With Sen. Rand Paul (R-Ky.) publicly opposed to CIA Director Mike Pompeo’s confirmation to be Trump’s secretary of state, Pompeo is seeking to win votes from Democratic U.S. Senators to get across the finish line.
Among the possible Democratic targets for Pompeo are Sen. Joe Manchin (D-W.Va.), Sen. Heidi Heitkamp (D-ND) and Alabama’s own Sen. Doug Jones (D-Mountain Brook).
At a town hall meeting for University of Alabama students in Tuscaloosa last week, Jones addressed the Pompeo matter and explained how he sought to follow in the footsteps of one of his predecessors, former Alabama Sen. Howell Heflin.
“I start with any presidential nomination with a needle in favor of the president,” Jones said. “I go back to my role as a staff member for the late Sen.

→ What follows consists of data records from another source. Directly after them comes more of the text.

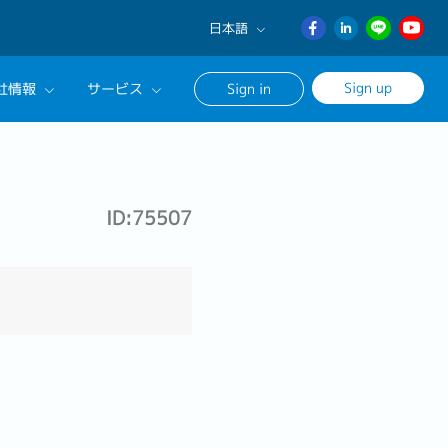
日本語
English
Sign up
社情報
サービス
Sign in
日本語
ภาษา
サルタントに相談する
ไทย
ンセリングサービス
簡体中文
ID:75507
ージ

Howell Heflin from Alabama.”
According to Jones, Heflin began with a view of the confirmation process in favor of the nominee.
“As chief justice [of the Alabama Supreme Court], he always felt constitutionally bound that his role and his view that the president should be given the benefit of the doubt with regard to nominations,” Jones said. “However, that does not mean that it would take a lot to move that needle back. If you do the appropriate work, you can figure this out and determine for yourself whether or not a nomination is qualified, whether or not they’re going to uphold the law. And that will mean voting for someone that I did not personally agree with and would not have personally appointed if I were king or I were president.”
At the time the Tuscaloosa event on April 13, Jones had not met with Pompeo. A representative from Jones’ office told Yellowhammer News Jones and Pompeo met on Thursday.
“He has been making the rounds on Capitol Hill,” Jones said. “He has not made it to my office yet. I fully expect him to at some point. I want to reserve my judgment on him. He has been confirmed once.”
Critics of Pompeo have opposed his confirmation on the grounds of his view on U.S. involvement in the Middle East and the use of “torture” as a means of interrogation.
“I have heard and understand the criticism and concerns and I want to talk to him about it,” Jones said.
For the time being, Jones remains non-committal on the confirmation, especially given he was not a U.S. Senator when Pompeo was confirmed to be CIA director in 2017.
“The jury is out for me at this point as a freshman senator that didn’t have the benefit of voting on him the last time,” he said.
Editor note: This story was updated to reflect Jones had met with Pompeo two days earlier per Jones’ office.